There are a lot of interrelated variables when assessing performance. For example:
- Higher DPM is usually better, but the ratio between DPM and DTM also matters. For example, a 300dpm/300dtm damage spread would likely not help your team win as much as a 250dpm/200dtm damage spread.
- Different roles have different performance expectations. The best roamers in the world still often go damage negative (while winning) because their role requires taking negative damage trades during sacs.
- The pace of the game affects everyone's performance. Doing 300dpm in a 5-4, fast-paced game is arguably less impressive than doing 300dpm in a game with a lot of stalemates (high average time between e.g. capping 2nd and capping last)
- The ratio between the "good stats" and heal% also matters. Doing 300dpm while taking 30% heals is less impressive than doing 300dpm while taking 5% heals.
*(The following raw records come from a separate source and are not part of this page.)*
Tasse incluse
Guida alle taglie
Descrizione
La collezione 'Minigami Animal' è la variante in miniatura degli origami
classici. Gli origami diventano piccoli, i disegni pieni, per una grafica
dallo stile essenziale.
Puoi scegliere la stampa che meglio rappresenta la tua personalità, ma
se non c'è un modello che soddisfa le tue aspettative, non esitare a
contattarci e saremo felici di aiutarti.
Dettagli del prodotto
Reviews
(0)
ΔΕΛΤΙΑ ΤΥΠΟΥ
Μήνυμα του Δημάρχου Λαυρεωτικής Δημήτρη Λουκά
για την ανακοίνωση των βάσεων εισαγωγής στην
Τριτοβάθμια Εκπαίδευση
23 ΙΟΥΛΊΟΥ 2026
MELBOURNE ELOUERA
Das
- There are many more relationships like these examples.
My suggestion, if you're trying to get a single metric to measure player performance, would be to measure performance against a sample of known top-level games. For instance, you could gather a sample of 500 invite scrims and matches and compare player stats (dpm, k/d, etc.) on the winning team and the losing team, measuring the difference between the winners and losers. The key here is not the actual numbers, but the difference between the winners and the losers, e.g., what % more damage did the winners do compared to the losers? What % difference in ubers dropped? and so on for many different stats.
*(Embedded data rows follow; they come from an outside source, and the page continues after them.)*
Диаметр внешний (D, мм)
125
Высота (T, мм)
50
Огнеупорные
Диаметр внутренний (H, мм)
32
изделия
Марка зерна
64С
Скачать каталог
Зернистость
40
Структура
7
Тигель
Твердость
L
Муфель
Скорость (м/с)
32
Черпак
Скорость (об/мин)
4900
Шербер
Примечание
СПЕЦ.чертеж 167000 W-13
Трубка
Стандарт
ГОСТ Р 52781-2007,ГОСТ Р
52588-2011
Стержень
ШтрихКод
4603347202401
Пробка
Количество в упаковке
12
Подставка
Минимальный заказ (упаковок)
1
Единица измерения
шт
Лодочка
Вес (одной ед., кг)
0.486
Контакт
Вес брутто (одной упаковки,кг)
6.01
Then you would compare the difference in non-sample games to the difference in the sample. For example, if winning invite Demo players do 10% more damage on average than their demo counterparts (on the losing team), then a 10% damage diff would be the "average" or "difference-adjusted" score for demo players (so, a 5 on a 1-10 scale). Comparing winners and losers in a sample of games would allow you to find which stats directly correlate with winning and losing, even if you don't know why those statistics correlate that way. Doing this for many statistics and then averaging them out (for dpm diff, k/d diff, heal% diff, etc.) would be imperfect but give a pretty good overall measure of performance.
Adjusting for roles would also be necessary since expectations vary widely between them. Comparing med to med or demo to demo would be easy, but you could use heal% to determine which players are on combo/flank scout and pocket/roamer. The scout with the higher heal% will almost always be the pocket scout, and same with the pocket soldier. Using a sample of high-level games to train the model would also allow you to handpick who's playing what role, so there wouldn't be mistakes in the data.
Sorry if this isn't exactly what you asked for. I've thought a lot about how to measure performance in sixes and it's honestly pretty difficult. Keep this thread updated with your progress; I'm very interested!